New advances in management of advanced lung cancer

14 Oct 2022 08:10 08:50
Liam Chong Kin Speaker

In recent years, lung cancer has moved to the forefront of the 2 most important trends in medical oncology - namely, targeted therapy and immunotherapy. The treatment landscape for non-small cell lung cancer (NSCLC) continues to evolve with the addition of newer generations of drugs for existing targets, as well as new and emerging targets. Current testing guidelines recommend broad next-generation sequencing (NGS)-based biomarker testing and PD-L1 expression by immunohistochemistry for all patients with newly diagnosed advanced NSCLC. Patients who receive targeted therapy have significantly better overall survival compared with patients who do not receive targeted therapy. Waiting for NGS-based biomarker test results is strongly recommended before initiating treatment with an immune checkpoint inhibitor (ICI)-based therapy to make the optimal first-line treatment choice and to avoid unnecessary and heightened toxicities associated with switching from upfront chemoimmunotherapy to an EGFR tyrosine kinase inhibitor, for example. Well-established genetic alterations and corresponding targeted treatments in the first-line treatment of advanced NSCLC include EGFR mutations (gefitinib, erlotinib, afatinib, dacomitinib, osimertinib), ALK rearrangements (crizotinib, ceritinib, alectinib, brigatinib, lorlatinib), ROS1 fusions (crizotinib, entrectinib), and BRAF V600E mutations (dabrafenib plus trametinib). More recently, new targeted therapies are approved for patients with advanced NSCLC harbouring NTRK fusions (entrectinib and larotrectinib), MET exon 14 skipping mutations (capmatinib and tepotinib), RET fusion (selpercatinib and pralsetinib), KRAS G12C mutation (sotorasib and adagrasib after platinum-based chemotherapy), and EGFR exon 20 insertion mutations (amivantamab and mobocertinib after platinum-based chemotherapy).  

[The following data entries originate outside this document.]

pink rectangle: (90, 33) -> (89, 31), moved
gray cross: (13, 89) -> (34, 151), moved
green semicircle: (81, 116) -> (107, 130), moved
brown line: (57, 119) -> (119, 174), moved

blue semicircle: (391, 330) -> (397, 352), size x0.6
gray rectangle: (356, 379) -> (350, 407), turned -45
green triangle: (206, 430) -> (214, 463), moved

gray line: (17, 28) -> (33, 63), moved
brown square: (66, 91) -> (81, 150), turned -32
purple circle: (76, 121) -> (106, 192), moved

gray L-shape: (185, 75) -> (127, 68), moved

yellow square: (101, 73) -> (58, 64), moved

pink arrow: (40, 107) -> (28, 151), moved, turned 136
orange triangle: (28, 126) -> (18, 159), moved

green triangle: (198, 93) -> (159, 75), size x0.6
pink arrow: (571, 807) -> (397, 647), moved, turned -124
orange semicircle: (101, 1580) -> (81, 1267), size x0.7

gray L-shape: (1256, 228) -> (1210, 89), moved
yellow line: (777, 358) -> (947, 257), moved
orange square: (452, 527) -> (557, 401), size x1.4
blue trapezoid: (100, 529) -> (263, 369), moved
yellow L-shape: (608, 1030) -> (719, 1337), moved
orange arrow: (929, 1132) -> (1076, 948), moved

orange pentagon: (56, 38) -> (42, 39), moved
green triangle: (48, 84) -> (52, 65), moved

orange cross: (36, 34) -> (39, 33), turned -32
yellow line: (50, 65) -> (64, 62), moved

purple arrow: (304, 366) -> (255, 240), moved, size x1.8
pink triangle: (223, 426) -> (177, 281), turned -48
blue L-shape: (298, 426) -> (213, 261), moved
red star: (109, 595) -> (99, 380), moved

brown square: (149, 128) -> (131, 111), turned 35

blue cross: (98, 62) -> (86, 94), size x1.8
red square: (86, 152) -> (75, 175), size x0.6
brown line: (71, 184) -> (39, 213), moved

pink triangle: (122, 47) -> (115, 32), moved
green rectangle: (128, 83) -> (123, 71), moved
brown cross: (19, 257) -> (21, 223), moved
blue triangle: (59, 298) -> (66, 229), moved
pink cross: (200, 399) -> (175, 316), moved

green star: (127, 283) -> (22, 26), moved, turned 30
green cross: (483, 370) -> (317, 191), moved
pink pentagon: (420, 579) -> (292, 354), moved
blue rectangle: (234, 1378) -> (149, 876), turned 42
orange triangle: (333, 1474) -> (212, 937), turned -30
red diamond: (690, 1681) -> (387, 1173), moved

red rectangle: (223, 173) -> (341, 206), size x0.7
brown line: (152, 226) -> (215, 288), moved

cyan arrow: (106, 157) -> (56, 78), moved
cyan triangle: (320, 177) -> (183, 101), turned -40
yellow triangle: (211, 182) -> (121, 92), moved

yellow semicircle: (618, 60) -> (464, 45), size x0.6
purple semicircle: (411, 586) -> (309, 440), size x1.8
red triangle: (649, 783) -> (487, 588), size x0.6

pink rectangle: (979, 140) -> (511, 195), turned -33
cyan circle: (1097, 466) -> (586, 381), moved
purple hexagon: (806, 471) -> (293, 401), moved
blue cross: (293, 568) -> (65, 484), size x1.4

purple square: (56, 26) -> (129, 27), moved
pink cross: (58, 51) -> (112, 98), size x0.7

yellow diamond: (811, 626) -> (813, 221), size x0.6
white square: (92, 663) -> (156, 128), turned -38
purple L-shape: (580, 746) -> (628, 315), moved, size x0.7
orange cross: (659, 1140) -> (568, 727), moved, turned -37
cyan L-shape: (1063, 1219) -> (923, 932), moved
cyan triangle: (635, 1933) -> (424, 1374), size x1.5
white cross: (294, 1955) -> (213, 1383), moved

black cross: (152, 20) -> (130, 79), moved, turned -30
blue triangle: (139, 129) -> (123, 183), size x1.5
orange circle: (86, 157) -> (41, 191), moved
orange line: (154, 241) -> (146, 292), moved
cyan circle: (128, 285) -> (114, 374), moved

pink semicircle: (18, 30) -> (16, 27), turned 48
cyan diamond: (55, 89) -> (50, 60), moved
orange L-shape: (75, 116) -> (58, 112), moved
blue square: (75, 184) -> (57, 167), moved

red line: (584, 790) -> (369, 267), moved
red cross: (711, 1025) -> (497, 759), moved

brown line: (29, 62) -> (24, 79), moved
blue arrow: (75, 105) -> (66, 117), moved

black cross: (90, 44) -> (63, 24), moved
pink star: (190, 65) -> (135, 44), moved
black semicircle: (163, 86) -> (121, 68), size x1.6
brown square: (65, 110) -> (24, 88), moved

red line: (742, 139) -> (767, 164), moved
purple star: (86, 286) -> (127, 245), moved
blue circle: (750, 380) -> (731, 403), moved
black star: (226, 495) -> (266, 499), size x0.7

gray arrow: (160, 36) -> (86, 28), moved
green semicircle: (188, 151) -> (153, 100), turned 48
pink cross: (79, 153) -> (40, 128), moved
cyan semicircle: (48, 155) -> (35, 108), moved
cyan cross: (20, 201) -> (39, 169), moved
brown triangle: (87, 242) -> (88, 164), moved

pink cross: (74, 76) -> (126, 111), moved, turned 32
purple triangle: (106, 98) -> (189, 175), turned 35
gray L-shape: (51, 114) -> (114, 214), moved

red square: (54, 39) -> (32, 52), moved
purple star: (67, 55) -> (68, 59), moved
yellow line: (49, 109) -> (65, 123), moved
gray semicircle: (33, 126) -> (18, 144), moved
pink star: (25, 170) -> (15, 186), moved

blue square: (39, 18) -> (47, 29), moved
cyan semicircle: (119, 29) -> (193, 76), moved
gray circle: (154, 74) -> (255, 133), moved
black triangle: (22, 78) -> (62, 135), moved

Patients with advanced NSCLC and high PD-L1 expression (≥50%) whose disease does not harbour any actionable alteration should be considered for a single-agent ICI (pembrolizumab, atezolizumab, or cemiplimab), an ICI in combination with chemotherapy, or dual ICI therapy. Patients with low or no PD-L1 expression (<1% to 49%) should receive chemotherapy in combination with either an ICI or dual ICI therapy.